There was a meeting scheduled. I didn't want to go, but my conscience troubled me when I thought of the pride and confidence Fowler Schocken must have felt in me when he made me his heir. Before I dragged myself to the Board room I checked with a special detail I had set up in the Business Espionage section.

"Nothing, sir," my man said. "No leads whatsoever on your—on Dr. Nevin. The tracer we had on the Chlorella personnel man petered out. Uh, shall we keep trying—?"

"Keep trying," I said. "If you need a bigger appropriation or more investigators, don't hesitate.
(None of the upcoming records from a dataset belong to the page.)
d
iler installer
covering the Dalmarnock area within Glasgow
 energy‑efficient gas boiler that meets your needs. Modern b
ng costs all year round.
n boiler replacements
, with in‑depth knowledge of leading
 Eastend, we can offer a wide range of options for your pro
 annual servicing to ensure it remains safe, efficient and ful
Do me a real job."

 

He swore loyalty and hung up, probably thinking that the boss was an old fool, mooning over a wife—not even permanently married to him—who had decided to slip out of the picture. What he made out of the others I had asked him to trace, I didn't know. All I knew was that they had vanished, all my few contacts with the Consies picked up in Costa Rica, the sewers of New York, and on the Moon. Kathy had never come back to her apartment or the hospital, Warren Astron had never returned to his sucker-trap on Shopping One, my Chlorella cellmates had vanished into the jungle—and so it went, all down the line.

Board meeting.

"Sorry to be late, gentlemen. I'll dispense with opening remarks. Charlie, how's Research and Development doing on the Venus question?"
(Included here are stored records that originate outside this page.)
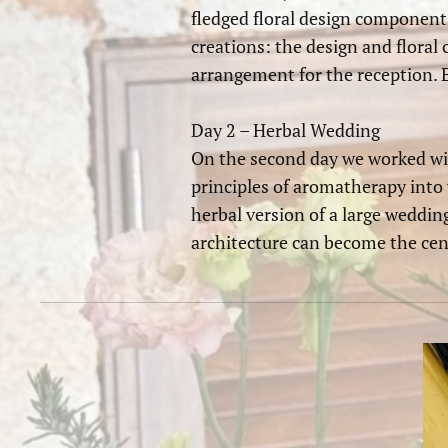
fledged floral design component.
creations: the design and floral 
arrangement for the reception. E
Day 2 – Herbal Wedding
On the second day we worked wit
principles of aromatherapy into 
herbal version of a large weddin
architecture can become the cen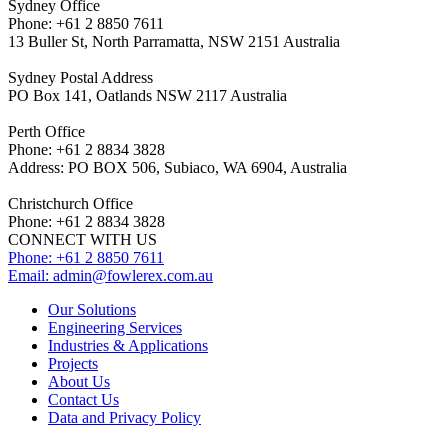
Sydney Office
Phone: +61 2 8850 7611
13 Buller St, North Parramatta, NSW 2151 Australia
Sydney Postal Address
PO Box 141, Oatlands NSW 2117 Australia
Perth Office
Phone: +61 2 8834 3828
Address: PO BOX 506, Subiaco, WA 6904, Australia
Christchurch Office
Phone: +61 2 8834 3828
CONNECT WITH US
Phone: +61 2 8850 7611
Email:
admin@fowlerex.com.au
Our Solutions
Engineering Services
Industries & Applications
Projects
About Us
Contact Us
Data and Privacy Policy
He got up. "Mr. Courtenay, gentlemen, in my humble way I think I can say, informally, that R. and D. is in there punching and that my boys are a credit to Fowler Schocken Associates. Specifically, we've tested out the Hilsch tube in a nine-hundred-degree wind tunnel and got
eleven hundred degrees separation.
The experiment confirmed the predictions of our physics and thermodynamics sections based on theory and math. What that means is that, at ambient wind velocities on any of a hundred mountain ranges on Venus, we can put these scaled-up Hilsch tubes at the top of a hill and let the wind blow through them, and out of the low-temperature valve we can get
liquid nitrogen.
Of course, we don't want liquid nitrogen. But we can adjust the apertures and get volumes of gas at that temperature or any higher one we want, with increasing volumes available as the temperature rises. The Hilsch tube, as you know, relies on the vortex generated within the tube by the passage of air to separate the hot from the cold air molecules, in the manner of the so-called Maxwell's demon—"

I said, "Charlie. Are you saying you can get enough cooling to make a dwelling on Venus habitable?"